Petitioner acknowledges that the Managers Check was procured by respondents, and
that the amount to be paid for the check would be sourced from the deposit account of
Hi-Tri. When Rosmil did not accept the Managers Check offered by respondents, the
latter retained custody of the instrument instead of cancelling it. As the Managers
Check neither went to the hands of Rosmil nor was it further negotiated to other
persons, the instrument remained undelivered. Petitioner does not dispute the fact
that respondents retained custody of the instrument.

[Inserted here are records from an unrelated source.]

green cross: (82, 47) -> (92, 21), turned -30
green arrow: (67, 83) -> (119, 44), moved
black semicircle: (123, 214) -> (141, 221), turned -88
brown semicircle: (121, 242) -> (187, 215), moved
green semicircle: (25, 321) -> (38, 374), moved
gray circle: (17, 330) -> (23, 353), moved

Since there was no delivery, presentment of the check to the bank for payment did not
occur. An order to debit the account of respondents was never made. In fact, petitioner
confirms that the Managers Check was never negotiated or presented for payment to
its Ermita Branch, and that the allocated fund is still held by the bank. As a result,
the assigned fund is deemed to remain part of the account of Hi-Tri, which procured
the Managers Check. The doctrine that the deposit represented by a managers check
automatically passes to the payee is inapplicable, because the instrument although

accepted in advance remains undelivered. Hence, respondents should have been


informed that the deposit had been left inactive for more than 10 years, and that it
may be subjected to escheat proceedings if left unclaimed.